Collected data

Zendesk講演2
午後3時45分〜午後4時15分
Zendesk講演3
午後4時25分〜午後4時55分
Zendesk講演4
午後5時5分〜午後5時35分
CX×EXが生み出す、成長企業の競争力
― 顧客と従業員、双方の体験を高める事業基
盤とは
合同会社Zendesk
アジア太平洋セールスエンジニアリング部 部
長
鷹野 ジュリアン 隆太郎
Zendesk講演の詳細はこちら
...
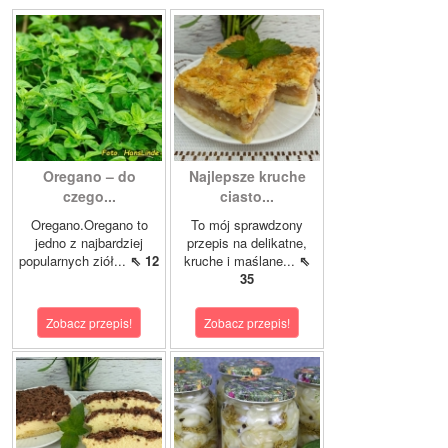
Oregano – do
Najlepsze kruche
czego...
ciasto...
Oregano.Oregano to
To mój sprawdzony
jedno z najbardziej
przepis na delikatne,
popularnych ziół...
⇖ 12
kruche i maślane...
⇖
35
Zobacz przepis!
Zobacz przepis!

→ Description of the task
Retype the records above, but only those lines that fall between the line containing "CX×EXが生み出す、成長企業の競争力" and the line containing "Zendesk講演の詳細はこちら", with both of those lines included, exactly as written.

→ The completed task
CX×EXが生み出す、成長企業の競争力
― 顧客と従業員、双方の体験を高める事業基
盤とは
合同会社Zendesk
アジア太平洋セールスエンジニアリング部 部
長
鷹野 ジュリアン 隆太郎
Zendesk講演の詳細はこちら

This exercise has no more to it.